--- Task ---
Each line from the one containing "Forum Gilera Club de France" to the last line of the listing below must be reproduced exactly, and nothing more.

--- Data excerpts ---
'''
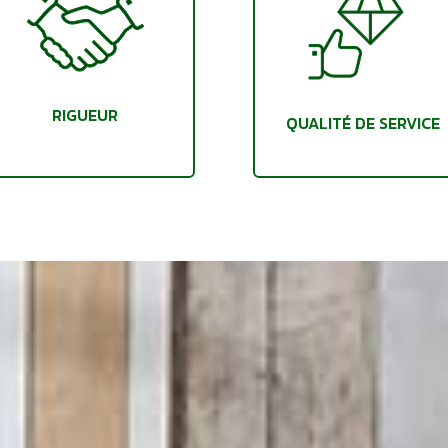
RIGUEUR
QUALITÉ DE SERVICE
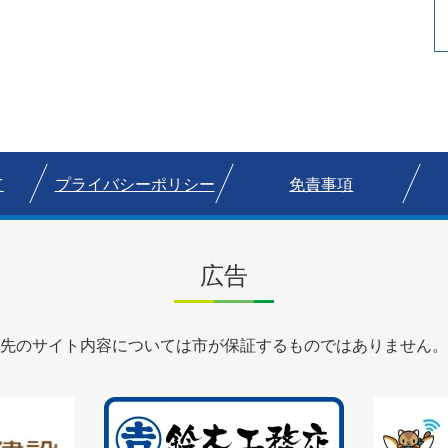
て
プライバシーポリシー
免責事項
広告
先のサイト内容については市が保証するものではありません。
2
3
枚
枚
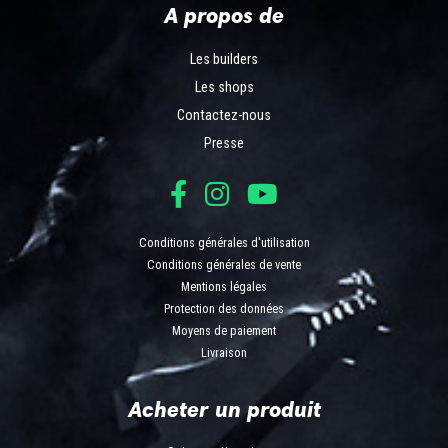
A propos de
Les builders
Les shops
Contactez-nous
Presse
Conditions générales d'utilisation
Conditions générales de vente
Mentions légales
Protection des données
Moyens de paiement
Livraison
Acheter un produit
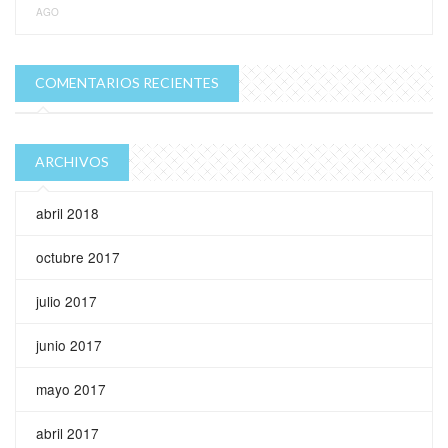
AGO
COMENTARIOS RECIENTES
ARCHIVOS
abril 2018
octubre 2017
julio 2017
junio 2017
mayo 2017
abril 2017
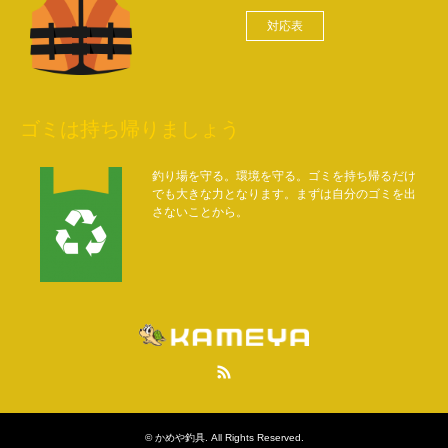
対応表
ゴミは持ち帰りましょう
釣り場を守る。環境を守る。ゴミを持ち帰るだけ
でも大きな力となります。まずは自分のゴミを出
さないことから。
RSS
©
かめや釣具
. All Rights Reserved.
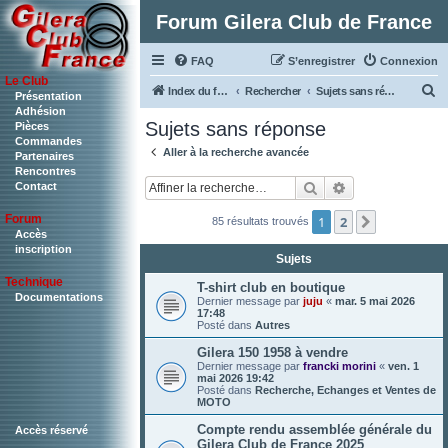
Forum Gilera Club de France
FAQ
S’enregistrer
Connexion
Le Club
R
Index du forum
Rechercher
Sujets sans réponse
Présentation
Adhésion
e
Sujets sans réponse
Pièces
c
Commandes
Aller à la recherche avancée
Partenaires
h
Rencontres
Rechercher
Recherche ava
Contact
e
r
Forum
1
2
Suivante
85 résultats trouvés
c
Accès
inscription
Sujets
h
Technique
e
T-shirt club en boutique
Documentations
Dernier message par
juju
«
mar. 5 mai 2026
r
17:48
Posté dans
Autres
Gilera 150 1958 à vendre
Dernier message par
francki morini
«
ven. 1
mai 2026 19:42
Posté dans
Recherche, Echanges et Ventes de
MOTO
Compte rendu assemblée générale du
Accès réservé
Gilera Club de France 2025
'''
--- Result of this task ---
Forum Gilera Club de France
FAQ
S’enregistrer
Connexion
Le Club
R
Index du forum
Rechercher
Sujets sans réponse
Présentation
Adhésion
e
Sujets sans réponse
Pièces
c
Commandes
Aller à la recherche avancée
Partenaires
h
Rencontres
Rechercher
Recherche ava
Contact
e
r
Forum
1
2
Suivante
85 résultats trouvés
c
Accès
inscription
Sujets
h
Technique
e
T-shirt club en boutique
Documentations
Dernier message par
juju
«
mar. 5 mai 2026
r
17:48
Posté dans
Autres
Gilera 150 1958 à vendre
Dernier message par
francki morini
«
ven. 1
mai 2026 19:42
Posté dans
Recherche, Echanges et Ventes de
MOTO
Compte rendu assemblée générale du
Accès réservé
Gilera Club de France 2025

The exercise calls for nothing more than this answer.